WORK ORDER:
Please copy every record below exactly, but leave the pictures out.

STORED DATA:
==========
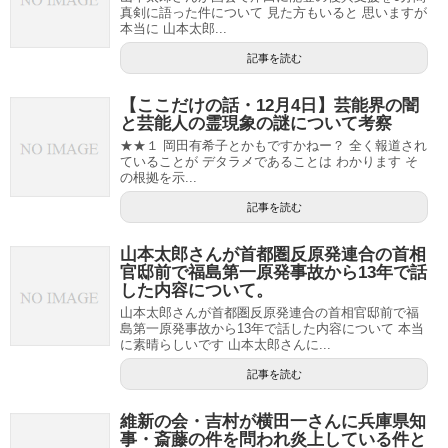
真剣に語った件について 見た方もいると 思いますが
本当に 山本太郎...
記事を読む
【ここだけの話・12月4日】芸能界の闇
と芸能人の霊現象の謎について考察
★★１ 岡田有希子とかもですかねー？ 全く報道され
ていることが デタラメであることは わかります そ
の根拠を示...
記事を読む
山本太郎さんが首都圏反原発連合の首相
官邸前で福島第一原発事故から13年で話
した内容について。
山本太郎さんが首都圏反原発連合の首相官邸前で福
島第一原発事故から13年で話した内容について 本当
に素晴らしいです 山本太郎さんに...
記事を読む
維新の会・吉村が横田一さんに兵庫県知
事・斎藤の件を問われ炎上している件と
==========
EXPECTED OUTPUT:
真剣に語った件について 見た方もいると 思いますが
本当に 山本太郎...
記事を読む
【ここだけの話・12月4日】芸能界の闇
と芸能人の霊現象の謎について考察
★★１ 岡田有希子とかもですかねー？ 全く報道され
ていることが デタラメであることは わかります そ
の根拠を示...
記事を読む
山本太郎さんが首都圏反原発連合の首相
官邸前で福島第一原発事故から13年で話
した内容について。
山本太郎さんが首都圏反原発連合の首相官邸前で福
島第一原発事故から13年で話した内容について 本当
に素晴らしいです 山本太郎さんに...
記事を読む
維新の会・吉村が横田一さんに兵庫県知
事・斎藤の件を問われ炎上している件と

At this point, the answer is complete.